◆ Working data:
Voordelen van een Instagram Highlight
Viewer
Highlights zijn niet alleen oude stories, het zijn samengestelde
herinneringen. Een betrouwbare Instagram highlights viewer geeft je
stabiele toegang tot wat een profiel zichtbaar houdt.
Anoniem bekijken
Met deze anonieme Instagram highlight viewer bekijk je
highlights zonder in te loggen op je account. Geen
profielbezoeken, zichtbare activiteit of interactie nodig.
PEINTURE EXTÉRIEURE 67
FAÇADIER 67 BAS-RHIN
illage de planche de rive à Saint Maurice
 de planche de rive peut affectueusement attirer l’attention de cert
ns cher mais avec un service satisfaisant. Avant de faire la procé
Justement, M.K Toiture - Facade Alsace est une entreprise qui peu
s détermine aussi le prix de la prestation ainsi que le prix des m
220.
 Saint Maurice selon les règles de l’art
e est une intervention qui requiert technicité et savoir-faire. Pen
--
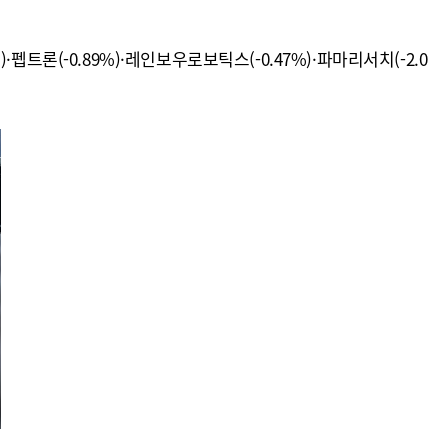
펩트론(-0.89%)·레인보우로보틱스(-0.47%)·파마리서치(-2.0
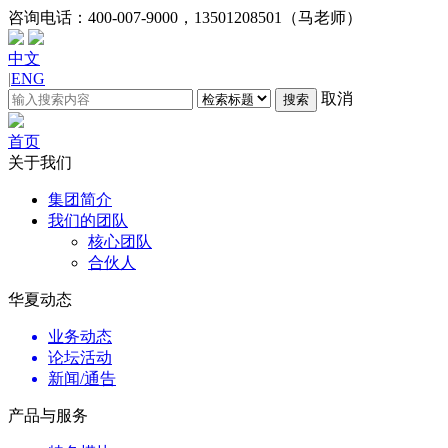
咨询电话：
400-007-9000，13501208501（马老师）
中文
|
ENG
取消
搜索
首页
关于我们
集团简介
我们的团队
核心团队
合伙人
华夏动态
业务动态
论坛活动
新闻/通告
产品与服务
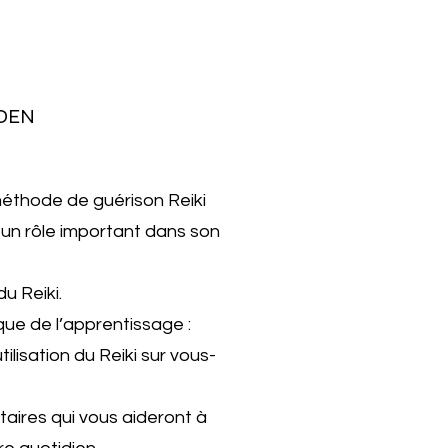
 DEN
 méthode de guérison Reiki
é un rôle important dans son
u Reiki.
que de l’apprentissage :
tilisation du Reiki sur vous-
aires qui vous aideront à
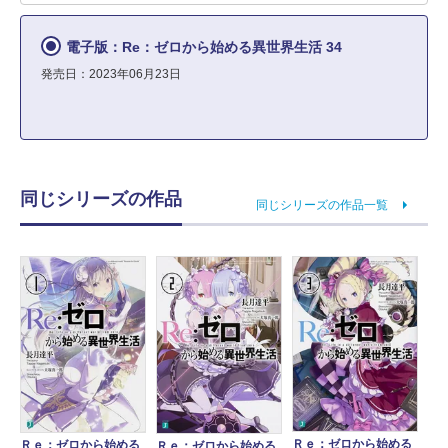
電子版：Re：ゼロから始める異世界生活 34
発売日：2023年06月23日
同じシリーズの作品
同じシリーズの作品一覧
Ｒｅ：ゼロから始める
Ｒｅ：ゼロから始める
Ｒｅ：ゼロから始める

◆ Problem description:
Go over the records above line by line and count those holding the word "Saint". Reply only with the number.

◆ Task answer:
2